Try it:
Go through the entries below and copy each line that holds the word "Protection".

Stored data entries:
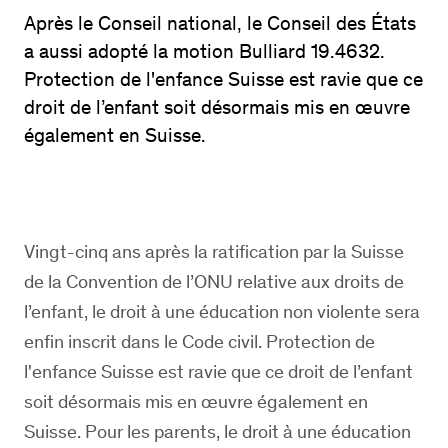
Après le Conseil national, le Conseil des États
a aussi adopté la motion Bulliard 19.4632.
Protection de l'enfance Suisse est ravie que ce
droit de l’enfant soit désormais mis en œuvre
également en Suisse.
Vingt-cinq ans après la ratification par la Suisse
de la Convention de l’ONU relative aux droits de
l’enfant, le droit à une éducation non violente sera
enfin inscrit dans le Code civil. Protection de
l'enfance Suisse est ravie que ce droit de l’enfant
soit désormais mis en œuvre également en
Suisse. Pour les parents, le droit à une éducation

Answer section:
Protection de l'enfance Suisse est ravie que ce
enfin inscrit dans le Code civil. Protection de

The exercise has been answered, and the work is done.